Matthew Wheeler

Personal information
- Full name: Matthew Benjamin Harold Wheeler
- Born: 14 August 1962 (age 64) Windlesham, Surrey, England
- Batting: Right-handed
- Bowling: Right-arm medium-fast
- Relations: Grace Wheeler (daughter)

Domestic team information
- 1985: Northamptonshire

Career statistics
| Competition | First-class |
| Matches | 2 |
| Runs scored | – |
| Batting average | – |
| 100s/50s | –/– |
| Top score | – |
| Balls bowled | 204 |
| Wickets | 1 |
| Bowling average | 117.00 |
| 5 wickets in innings | – |
| 10 wickets in match | – |
| Best bowling | 1/87 |
| Catches/stumpings | –/– |
- Source: Cricinfo, 16 November 2011

= Matthew Wheeler =

English cricketer

Matthew Benjamin Harold Wheeler (born 14 August 1962) is a former English cricketer. Wheeler was a right-handed batsman who bowled right-arm medium-fast. He was born at Windlesham, Surrey and educated at Winchester College and the University of Exeter.

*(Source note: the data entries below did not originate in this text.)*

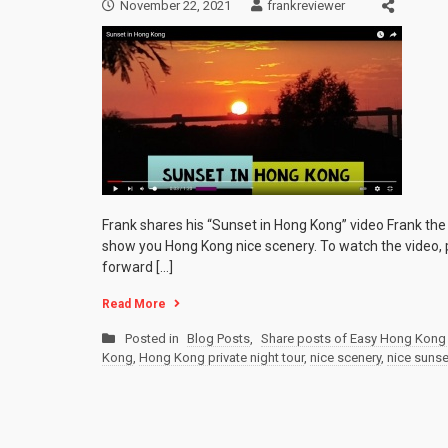
November 22, 2021
frankreviewer
Frank shares his “Sunset in Hong Kong” video Frank th
show you Hong Kong nice scenery. To watch the video, p
forward […]
Read More
Posted in
Blog Posts
,
Share posts of Easy Hong Kong 
Kong
,
Hong Kong private night tour
,
nice scenery
,
nice sunse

Wheeler made two first-class appearances for Northamptonshire in 1985 against Leicestershire at Grace Road, Leicester, and the touring Australians at the County Ground, Northampton. In the match against Leicestershire he wasn't required to bat and went wicketless. Against the Australians he again wasn't required to bat, but did take the wicket of Kepler Wessels (caught by Allan Lamb).

After his cricket career, he has developed a successful career in sports marketing, including participation in investments in DC United (a US MLS soccer franchise) and Eintracht Frankfurt (a football team in the German Bundesliga). In 2009 he became a non-executive director of the Professional Cricketers Association (PCA). He was appointed non-executive chairman of the PCA in 2015, a post he held until he stepped down in 2019.

In October 2021, Wheeler and his company, A&W Capital, were the exclusive advisor to CVC Capital Partners on their acquisition of the Ahmedabad franchise in the Indian Premier League (IPL). Wheeler then worked with CVC to create and launch the Gujarat Titans which became IPL champions in 2022, its first year.